[Openvpn-devel] rewrite parse_hash_fingerprint()

Message ID 20210426174436.26210-1-gert@greenie.muc.de
State Changes Requested
Headers show
Series [Openvpn-devel] rewrite parse_hash_fingerprint() | expand

Commit Message

Gert Doering April 26, 2021, 7:44 a.m. UTC
The existing code was doing far too much work for too little
gain - copying the string segment for scanf(), checking extra
for spaces, making the result quite unreadable.

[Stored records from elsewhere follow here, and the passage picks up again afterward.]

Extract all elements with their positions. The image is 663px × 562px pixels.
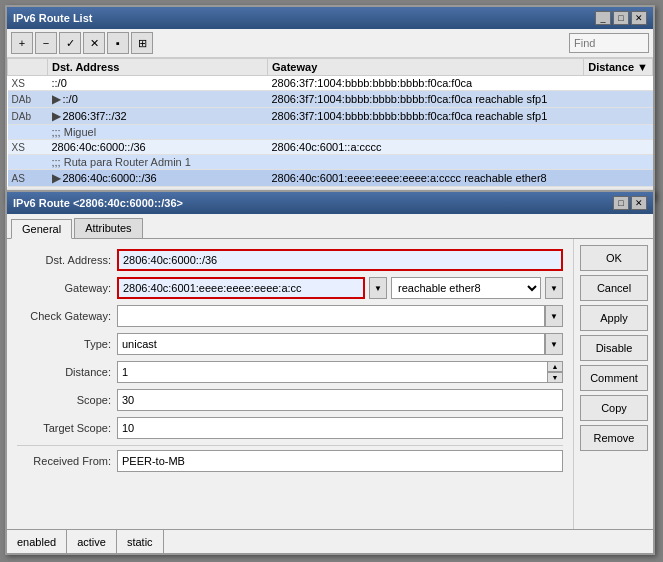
target-scope-input[interactable] [117, 417, 563, 439]
ok-button[interactable]: OK [580, 245, 648, 271]
row-dst: ▶::/0 [48, 91, 268, 108]
row-flag [8, 125, 48, 140]
status-active: active [67, 530, 117, 553]
dst-address-row: Dst. Address: [17, 249, 563, 271]
disable-button[interactable]: Disable [580, 335, 648, 361]
maximize-button[interactable]: □ [613, 11, 629, 25]
table-row[interactable]: DAb ▶2806:3f7::/32 2806:3f7:1004:bbbb:bb… [8, 108, 653, 125]
row-flag: AS [8, 170, 48, 187]
row-dst: ::/0 [48, 76, 268, 91]
x-button[interactable]: ✕ [83, 32, 105, 54]
add-button[interactable]: + [11, 32, 33, 54]
row-flag: DAb [8, 91, 48, 108]
divider [17, 445, 563, 446]
row-distance [584, 170, 653, 187]
dst-address-label: Dst. Address: [17, 254, 117, 266]
table-row-group: ;;; Miguel [8, 125, 653, 140]
row-gateway: 2806:40c:6001::a:cccc [268, 140, 584, 155]
check-gateway-label: Check Gateway: [17, 310, 117, 322]
table-row-selected[interactable]: AS ▶2806:40c:6000::/36 2806:40c:6001:eee… [8, 170, 653, 187]
received-from-input[interactable] [117, 450, 563, 472]
table-row[interactable]: DAb ▶::/0 2806:3f7:1004:bbbb:bbbb:bbbb:f… [8, 91, 653, 108]
type-dropdown[interactable]: ▼ [545, 333, 563, 355]
received-from-row: Received From: [17, 450, 563, 472]
main-content: Dst. Address: Gateway: ▼ reachable ether… [7, 239, 653, 545]
filter-button[interactable]: ⊞ [131, 32, 153, 54]
gateway-input[interactable] [117, 277, 365, 299]
gateway-dropdown-button[interactable]: ▼ [369, 277, 387, 299]
reachable-select[interactable]: reachable ether8 [391, 277, 541, 299]
distance-row: Distance: ▲ ▼ [17, 361, 563, 383]
distance-label: Distance: [17, 366, 117, 378]
row-flag: XS [8, 76, 48, 91]
reachable-dropdown-button[interactable]: ▼ [545, 277, 563, 299]
minimize-button[interactable]: _ [595, 11, 611, 25]
comment-button[interactable]: Comment [580, 365, 648, 391]
row-distance [584, 140, 653, 155]
row-gateway: 2806:3f7:1004:bbbb:bbbb:bbbb:f0ca:f0ca r… [268, 108, 584, 125]
row-group-label: ;;; Miguel [48, 125, 653, 140]
status-bar: enabled active static [7, 529, 653, 553]
close-button[interactable]: ✕ [631, 11, 647, 25]
tab-attributes[interactable]: Attributes [74, 218, 142, 238]
apply-button[interactable]: Apply [580, 305, 648, 331]
row-flag: XS [8, 140, 48, 155]
cancel-button[interactable]: Cancel [580, 275, 648, 301]
check-gateway-input[interactable] [117, 305, 545, 327]
remove-button[interactable]: − [35, 32, 57, 54]
route-list-title-bar: IPv6 Route List _ □ ✕ [7, 7, 653, 29]
scope-input[interactable] [117, 389, 563, 411]
target-scope-row: Target Scope: [17, 417, 563, 439]
status-static: static [117, 530, 164, 553]
row-gateway: 2806:3f7:1004:bbbb:bbbb:bbbb:f0ca:f0ca [268, 76, 584, 91]
route-table-container: Dst. Address Gateway Distance ▼ XS ::/0 … [7, 58, 653, 187]
minimize-button[interactable]: □ [613, 196, 629, 210]
gateway-label: Gateway: [17, 282, 117, 294]
toolbar: + − ✓ ✕ ▪ ⊞ [7, 29, 653, 58]
type-input[interactable] [117, 333, 545, 355]
remove-button[interactable]: Remove [580, 425, 648, 451]
dst-address-input[interactable] [117, 249, 563, 271]
tab-bar: General Attributes [7, 214, 653, 239]
col-distance: Distance ▼ [584, 59, 653, 76]
row-distance [584, 91, 653, 108]
route-edit-title: IPv6 Route <2806:40c:6000::/36> [13, 197, 183, 209]
row-dst: 2806:40c:6000::/36 [48, 140, 268, 155]
check-gateway-dropdown[interactable]: ▼ [545, 305, 563, 327]
copy-button[interactable]: Copy [580, 395, 648, 421]
distance-up-button[interactable]: ▲ [547, 361, 563, 372]
gateway-inputs: ▼ reachable ether8 ▼ [117, 277, 563, 299]
route-edit-window: IPv6 Route <2806:40c:6000::/36> □ ✕ Gene… [5, 190, 655, 555]
type-label: Type: [17, 338, 117, 350]
row-flag: DAb [8, 108, 48, 125]
row-dst: ▶2806:3f7::/32 [48, 108, 268, 125]
route-edit-window-controls: □ ✕ [613, 196, 647, 210]
table-row[interactable]: XS ::/0 2806:3f7:1004:bbbb:bbbb:bbbb:f0c… [8, 76, 653, 91]
received-from-label: Received From: [17, 455, 117, 467]
square-button[interactable]: ▪ [107, 32, 129, 54]
route-list-title: IPv6 Route List [13, 12, 92, 24]
close-button[interactable]: ✕ [631, 196, 647, 210]
tab-general[interactable]: General [11, 219, 72, 239]
route-list-window-controls: _ □ ✕ [595, 11, 647, 25]
check-button[interactable]: ✓ [59, 32, 81, 54]
distance-down-button[interactable]: ▼ [547, 372, 563, 383]
route-list-window: IPv6 Route List _ □ ✕ + − ✓ ✕ ▪ ⊞ Dst. A… [5, 5, 655, 200]
form-area: Dst. Address: Gateway: ▼ reachable ether… [7, 239, 573, 545]
row-gateway: 2806:3f7:1004:bbbb:bbbb:bbbb:f0ca:f0ca r… [268, 91, 584, 108]
col-dst: Dst. Address [48, 59, 268, 76]
col-gateway: Gateway [268, 59, 584, 76]
row-distance [584, 108, 653, 125]
row-gateway: 2806:40c:6001:eeee:eeee:eeee:a:cccc reac… [268, 170, 584, 187]
check-gateway-row: Check Gateway: ▼ [17, 305, 563, 327]
find-input[interactable] [569, 33, 649, 53]
gateway-row: Gateway: ▼ reachable ether8 ▼ [17, 277, 563, 299]
scope-row: Scope: [17, 389, 563, 411]
row-group-label: ;;; Ruta para Router Admin 1 [48, 155, 653, 170]
side-buttons: OK Cancel Apply Disable Comment Copy Rem… [573, 239, 653, 545]
distance-input[interactable] [117, 361, 563, 383]
target-scope-label: Target Scope: [17, 422, 117, 434]
row-dst: ▶2806:40c:6000::/36 [48, 170, 268, 187]
route-edit-title-bar: IPv6 Route <2806:40c:6000::/36> □ ✕ [7, 192, 653, 214]
table-row[interactable]: XS 2806:40c:6000::/36 2806:40c:6001::a:c… [8, 140, 653, 155]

Verify each segment with (short-circuited) isxdigit() checks,
then feed directly to scanf(), which will stop parsing on ':'
or end-of-string.

Rewrite error message to differenciate "hash too short" (including
number of bytes read) and "hash too long" (it did not terminate when
we had enough bytes).

While at it, add an option printer for the resulting o->verify_hash
list to show_settings().

Signed-off-by: Gert Doering <gert@greenie.muc.de>
---
 src/openvpn/options.c | 64 +++++++++++++++++++++----------------------
 1 file changed, 32 insertions(+), 32 deletions(-)

Comments

Antonio Quartulli April 26, 2021, 9:58 a.m. UTC | #1
Hi,

On 26/04/2021 19:44, Gert Doering wrote:
> The existing code was doing far too much work for too little
> gain - copying the string segment for scanf(), checking extra
> for spaces, making the result quite unreadable.
> 
> Verify each segment with (short-circuited) isxdigit() checks,
> then feed directly to scanf(), which will stop parsing on ':'
> or end-of-string.
> 
> Rewrite error message to differenciate "hash too short" (including

differenciate -> differenTiate

> number of bytes read) and "hash too long" (it did not terminate when
> we had enough bytes).
> 
> While at it, add an option printer for the resulting o->verify_hash
> list to show_settings().
> 

Thanks for this patch!
Simplifying existing code is as important as introducing new features
and this proves that the project is still well maintained. (Feature-ACK)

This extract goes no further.